Growth is undoubtedly one of the most important facets to creative production. The ability to experiment and retool of what worked and maintain a fan base is no easy task and leads to constant questions of whether a failed trial spells the end for a career.
On her 2017 debut album, SweetSexySavage, Kehlani highlights personal growth following a whirlwind 2016 that included a suicide attempt in March. The Oakland songstress offers a collection of 19 tracks that highlight both external examinations of her persona and mentality as well as her budding capability to express herself as she navigates her way to stardom.
The foundation for Kehlani’s music is her trademark voice, one with gritty undertones and a hint of rasp that complements her ability to balance both the ballad-oriented tracks as well as the increasingly prevalent Trap&B, that’s common with the likes of Ty Dolla $ign, Fetty Wap and Tory Lanez. Most notably though, Kehlani doesn’t compromise to reach into either genre; she performs equally well on songs with pop appeal like “Escape” as she does on the fluctuating bass patterns of “Not Used To It”.

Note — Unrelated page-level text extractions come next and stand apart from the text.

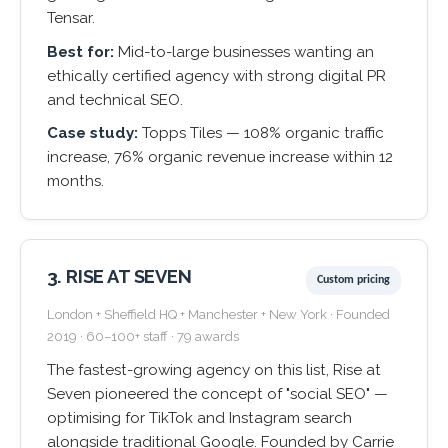
Tensar.
Best for:
Mid-to-large businesses wanting an
ethically certified agency with strong digital PR
and technical SEO.
Case study:
Topps Tiles — 108% organic traffic
increase, 76% organic revenue increase within 12
months.
3. RISE AT SEVEN
Custom pricing
London + Sheffield HQ + Manchester + New York · Founded
2019 · 60–100+ staff · 79 awards
The fastest-growing agency on this list, Rise at
Seven pioneered the concept of "social SEO" —
optimising for TikTok and Instagram search
alongside traditional Google. Founded by Carrie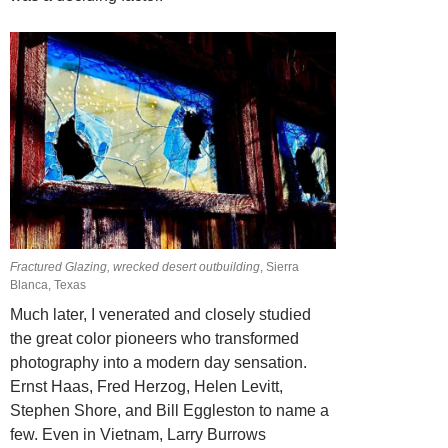
Fractured Glazing, wrecked desert outbuilding
, Sierra
Blanca, Texas
Much later, I venerated and closely studied
the great color pioneers who transformed
photography into a modern day sensation.
Ernst Haas, Fred Herzog, Helen Levitt,
Stephen Shore, and Bill Eggleston to name a
few. Even in Vietnam, Larry Burrows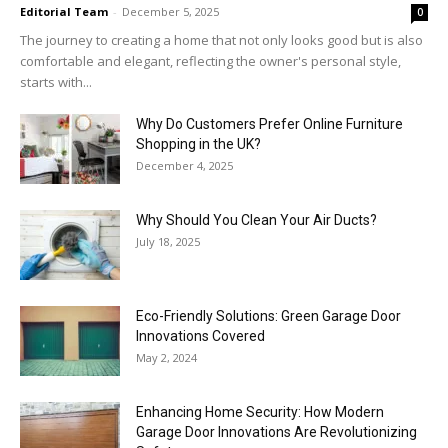
Editorial Team
-
December 5, 2025
0
The journey to creating a home that not only looks good but is also
comfortable and elegant, reflecting the owner's personal style,
starts with...
Why​‍​‌‍​‍‌ Do Customers Prefer Online Furniture
Shopping in the UK?
December 4, 2025
Why Should You Clean Your Air Ducts?
July 18, 2025
Eco-Friendly Solutions: Green Garage Door
Innovations Covered
May 2, 2024
Enhancing Home Security: How Modern
Garage Door Innovations Are Revolutionizing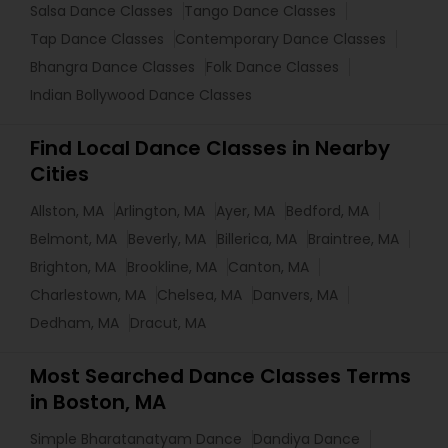
Salsa Dance Classes
Tango Dance Classes
Tap Dance Classes
Contemporary Dance Classes
Bhangra Dance Classes
Folk Dance Classes
Indian Bollywood Dance Classes
Find Local Dance Classes in Nearby
Cities
Allston, MA
Arlington, MA
Ayer, MA
Bedford, MA
Belmont, MA
Beverly, MA
Billerica, MA
Braintree, MA
Brighton, MA
Brookline, MA
Canton, MA
Charlestown, MA
Chelsea, MA
Danvers, MA
Dedham, MA
Dracut, MA
Most Searched Dance Classes Terms
in Boston, MA
Simple Bharatanatyam Dance
Dandiya Dance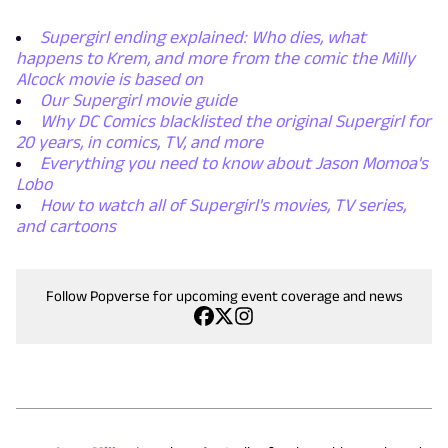
Supergirl ending explained: Who dies, what
happens to Krem, and more from the comic the Milly
Alcock movie is based on
Our Supergirl movie guide
Why DC Comics blacklisted the original Supergirl for
20 years, in comics, TV, and more
Everything you need to know about Jason Momoa's
Lobo
How to watch all of Supergirl's movies, TV series,
and cartoons
Follow Popverse for upcoming event coverage and news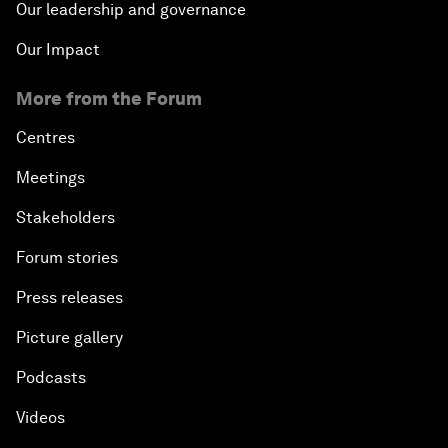
Our leadership and governance
Our Impact
More from the Forum
Centres
Meetings
Stakeholders
Forum stories
Press releases
Picture gallery
Podcasts
Videos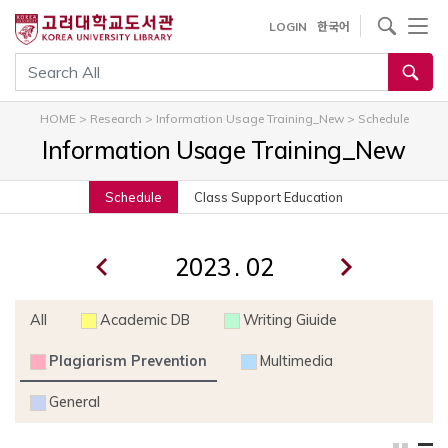
내
사이트내 검색
LOGIN
한국어
용
으
통합검색
로
건
HOME
>
Research
>
Information Usage Training_New
>
Schedule
너
Information Usage Training_New
뛰
기
Schedule
Class Support Education
.
All
Academic DB
Writing Giuide
Plagiarism Prevention
Multimedia
General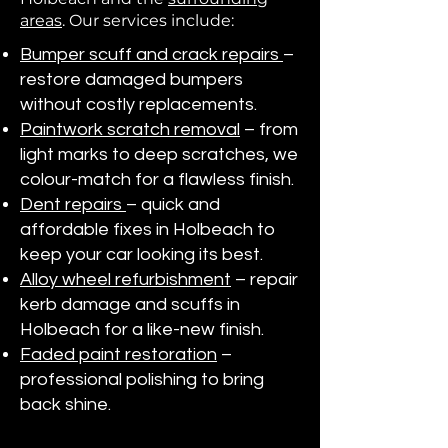
areas
. Our services include:
Bumper scuff and crack repairs
–
restore damaged bumpers
without costly replacements.
Paintwork scratch removal
– from
light marks to deep scratches, we
colour-match for a flawless finish.
Dent repairs
– quick and
affordable fixes in Holbeach to
keep your car looking its best.
Alloy wheel refurbishment
– repair
kerb damage and scuffs in
Holbeach for a like-new finish.
Faded paint restoration
–
professional polishing to bring
back shine.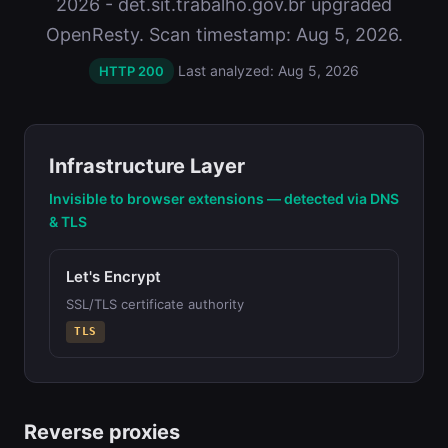
2026 - det.sit.trabalho.gov.br upgraded
OpenResty. Scan timestamp: Aug 5, 2026.
Last analyzed: Aug 5, 2026
HTTP 200
Infrastructure Layer
Invisible to browser extensions — detected via DNS
& TLS
Let's Encrypt
SSL/TLS certificate authority
TLS
Reverse proxies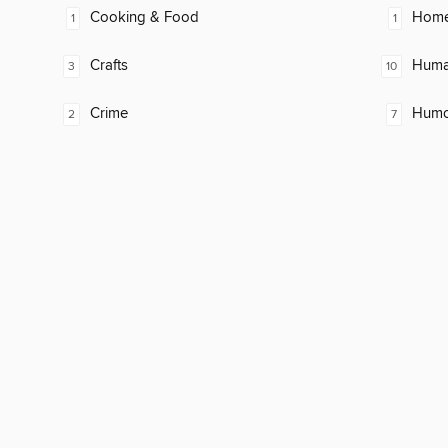
Cooking & Food
Home
1
1
Crafts
Huma
3
10
Crime
Humor
2
7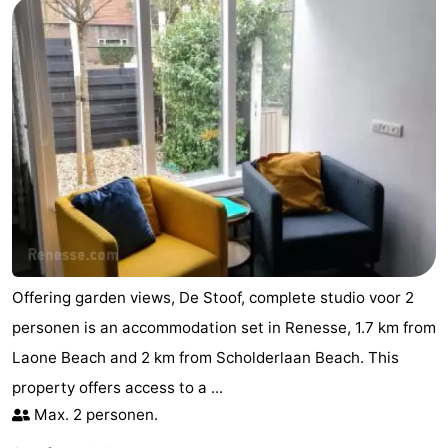
Offering garden views, De Stoof, complete studio voor 2
personen is an accommodation set in Renesse, 1.7 km from
Laone Beach and 2 km from Scholderlaan Beach. This
property offers access to a ...
Max. 2 personen.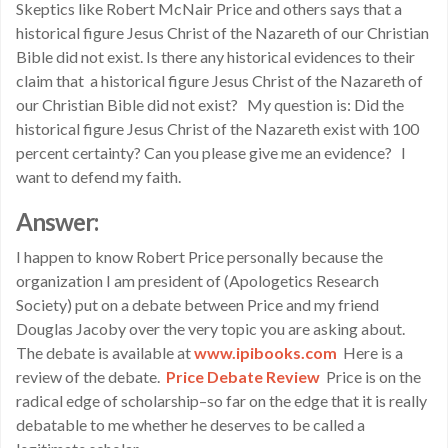
Skeptics like Robert McNair Price and others says that a
historical figure Jesus Christ of the Nazareth of our Christian
Bible did not exist. Is there any historical evidences to their
claim that a historical figure Jesus Christ of the Nazareth of
our Christian Bible did not exist? My question is: Did the
historical figure Jesus Christ of the Nazareth exist with 100
percent certainty? Can you please give me an evidence? I
want to defend my faith.
Answer:
I happen to know Robert Price personally because the
organization I am president of (Apologetics Research
Society) put on a debate between Price and my friend
Douglas Jacoby over the very topic you are asking about.
The debate is available at
www.ipibooks.com
Here is a
review of the debate.
Price Debate Review
Price is on the
radical edge of scholarship–so far on the edge that it is really
debatable to me whether he deserves to be called a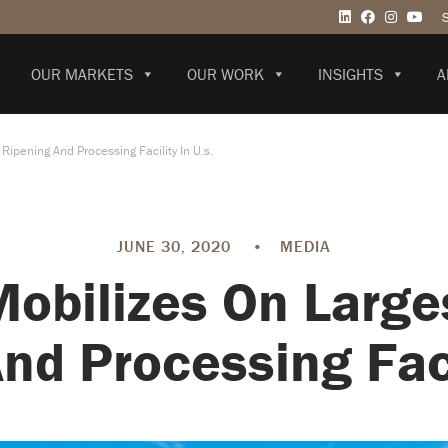
OUR MARKETS
OUR WORK
INSIGHTS
A
ipening And Processing Facility In U.s.
JUNE 30, 2020
•
MEDIA
Mobilizes On Large
nd Processing Facil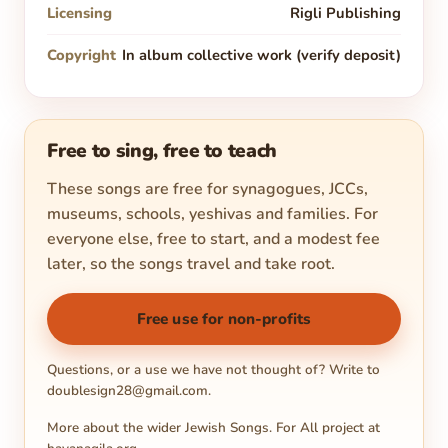
Licensing
Rigli Publishing
Copyright
In album collective work (verify deposit)
Free to sing, free to teach
These songs are free for synagogues, JCCs,
museums, schools, yeshivas and families. For
everyone else, free to start, and a modest fee
later, so the songs travel and take root.
Free use for non-profits
Questions, or a use we have not thought of? Write to
doublesign28@gmail.com
.
More about the wider Jewish Songs. For All project at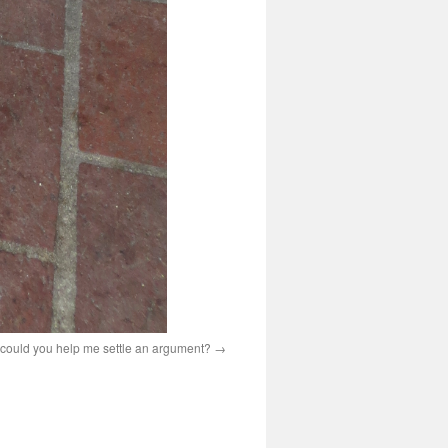
 could you help me settle an argument?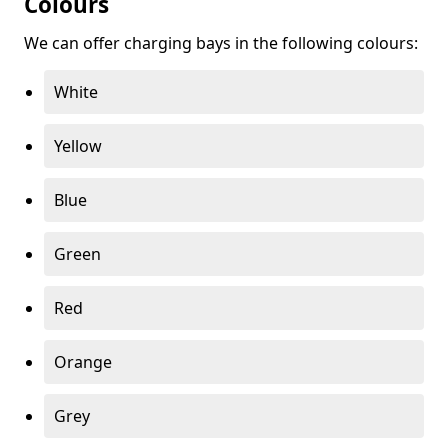
Colours
We can offer charging bays in the following colours:
White
Yellow
Blue
Green
Red
Orange
Grey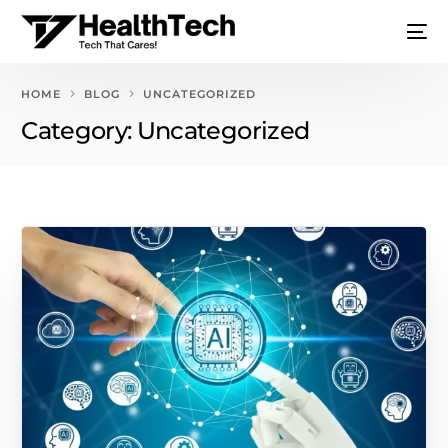
HOME
BLOG
UNCATEGORIZED
Category:
Uncategorized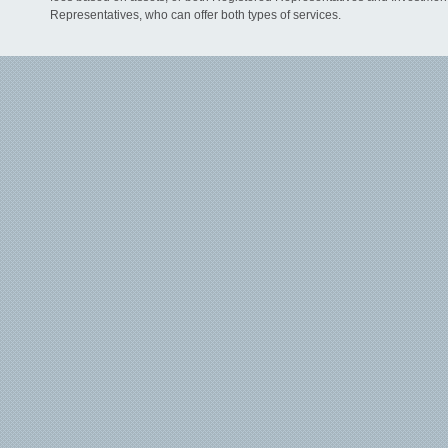
Representatives, who can offer both types of services.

On the production side, Kehlani stays true to her roots, seeing longtime collaborator Jahaan Sweet on two tracks, while much of the album is produced by duo Pop &Oak, who have worked with a number of hit-makers, including Alessia Cara and Tory Lanez. Kehlani’s engineers ensure to prioritize her vocals, maintaining that the piano of “Thank You” or the acoustic guitar of “Hold Me By The Heart” are wholly complementary roles.
All things considered, Kehlani takes unapologetic personal strides in providing an R&B album not unlike the 90s compositions by Aaliyah, Mary J. Blige, but with definite modern influences. And while she may not be as vocally gifted as the Mariah Carey types in the industry, Kehlani is more than able to hold her own.